### SUPPLIED MATERIAL ###

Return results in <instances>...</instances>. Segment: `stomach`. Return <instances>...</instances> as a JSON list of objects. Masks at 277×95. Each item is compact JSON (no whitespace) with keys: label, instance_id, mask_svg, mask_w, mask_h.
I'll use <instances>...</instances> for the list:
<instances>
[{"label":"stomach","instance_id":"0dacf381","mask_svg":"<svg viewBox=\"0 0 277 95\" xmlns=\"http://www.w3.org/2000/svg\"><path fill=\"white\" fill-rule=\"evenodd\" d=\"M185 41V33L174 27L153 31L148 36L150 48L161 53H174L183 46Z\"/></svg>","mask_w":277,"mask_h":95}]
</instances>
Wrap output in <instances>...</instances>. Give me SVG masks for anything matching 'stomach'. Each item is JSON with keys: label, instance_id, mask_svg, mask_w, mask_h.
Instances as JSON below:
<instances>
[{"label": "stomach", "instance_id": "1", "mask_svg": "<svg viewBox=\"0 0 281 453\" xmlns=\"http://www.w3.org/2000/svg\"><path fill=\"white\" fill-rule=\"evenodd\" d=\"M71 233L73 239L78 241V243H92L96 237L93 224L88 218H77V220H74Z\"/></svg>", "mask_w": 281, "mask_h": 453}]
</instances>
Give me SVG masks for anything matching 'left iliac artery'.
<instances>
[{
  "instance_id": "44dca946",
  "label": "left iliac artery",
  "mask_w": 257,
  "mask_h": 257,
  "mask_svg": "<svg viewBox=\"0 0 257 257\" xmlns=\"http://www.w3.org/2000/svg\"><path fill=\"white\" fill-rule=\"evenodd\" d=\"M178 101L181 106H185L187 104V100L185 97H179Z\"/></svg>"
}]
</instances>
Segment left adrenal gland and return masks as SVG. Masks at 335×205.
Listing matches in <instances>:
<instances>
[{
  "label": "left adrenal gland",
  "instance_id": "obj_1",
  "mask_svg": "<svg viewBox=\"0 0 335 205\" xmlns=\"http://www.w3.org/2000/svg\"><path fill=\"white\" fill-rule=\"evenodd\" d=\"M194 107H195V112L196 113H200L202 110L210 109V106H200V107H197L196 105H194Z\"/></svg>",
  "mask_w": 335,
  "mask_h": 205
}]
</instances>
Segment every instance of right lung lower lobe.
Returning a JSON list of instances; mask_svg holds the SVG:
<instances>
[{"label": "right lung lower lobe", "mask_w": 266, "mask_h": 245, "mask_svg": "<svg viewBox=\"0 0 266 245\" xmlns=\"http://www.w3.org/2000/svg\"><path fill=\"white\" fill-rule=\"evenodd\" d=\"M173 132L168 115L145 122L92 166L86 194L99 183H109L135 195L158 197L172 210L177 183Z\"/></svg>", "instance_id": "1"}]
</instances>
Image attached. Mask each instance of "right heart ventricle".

###

_WHAT TO PRODUCE_
Every line from the one with "Segment every instance" through the last line of the records above should be returned exactly, please, and no others.

_RESPONSE_
Segment every instance of right lung lower lobe.
Returning a JSON list of instances; mask_svg holds the SVG:
<instances>
[{"label": "right lung lower lobe", "mask_w": 266, "mask_h": 245, "mask_svg": "<svg viewBox=\"0 0 266 245\" xmlns=\"http://www.w3.org/2000/svg\"><path fill=\"white\" fill-rule=\"evenodd\" d=\"M173 132L168 115L145 122L92 166L86 194L99 183H109L135 195L158 197L172 210L177 183Z\"/></svg>", "instance_id": "1"}]
</instances>
Image attached. Mask each instance of "right heart ventricle".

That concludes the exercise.